Voilà un article de Thierry Hautsgen, publié en 2004, intitulé "Mosaïque Bipolaire".
Durant ces dernières années, les troubles de l’humeur ont pris une extension croissante dans la nosographie psychiatrique, au point d’occuper près de deux fois plus de pages du DSM IV que la schizophrénie et les autres troubles psychotiques, parmi lesquels les délires dits autrefois chroniques. Longtemps sous-évalués au profit des troubles dépressifs (unipolaires), les troubles bipolaires se taillent maintenant la part du lion. Leur prévalence sur la vie entière serait ainsi passée en deux ou trois décennies d’1 % à 6 ou 7 % de la population générale.

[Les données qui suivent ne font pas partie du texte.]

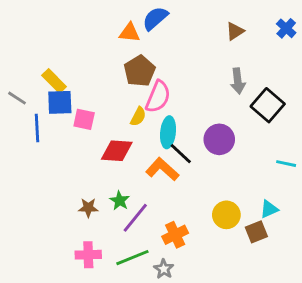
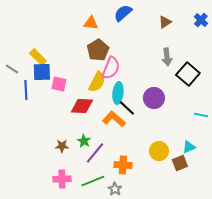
blue semicircle: (155, 18) -> (123, 13), moved
yellow semicircle: (138, 117) -> (97, 82), size x1.5
orange cross: (175, 235) -> (123, 165), turned 30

Tour à tour, le relatif déclin du diagnostic de schizophrénie, les remaniements induits par la psychopharmacologie (virages de l’humeur sous antidépresseurs, remarquable efficacité thérapeutique des thymorégulateurs), la réhabilitation de la notion de tempérament, l’avènement du concept de comorbidité, le prestige des travaux de Jules Angst et d’Hagop Akiskal, l’intégration des dépressions anxieuses et agitées dans les états mixtes, la redécouverte de symptômes et de traits hypomaniaques au sein, à côté ou dans le prolongement de nombreux épisodes dépressifs (troubles BP II et III), ont conduit à englober dans le "spectre" bipolaire bon nombre de manifestations allant des troubles de la personnalité aux bouffées délirantes, en passant par les états limites, les troubles schizo-affectifs (ex-schizophrénies dysthymiques), certains cas de psychopathie, de troubles du contrôle des impulsions, de troubles du comportement alimentaire, d’alcoolisme, de toxicomanies (BP complexe), de troubles anxieux et de troubles obsessionnels compulsifs (TOC bipolaire).
Non sans ambiguïté, on met sur le même plan symptômes et maladies, états aigus et pathologies au long cours. A quand l’intégration du syndrome de fatigue chronique dans la bipolarité ?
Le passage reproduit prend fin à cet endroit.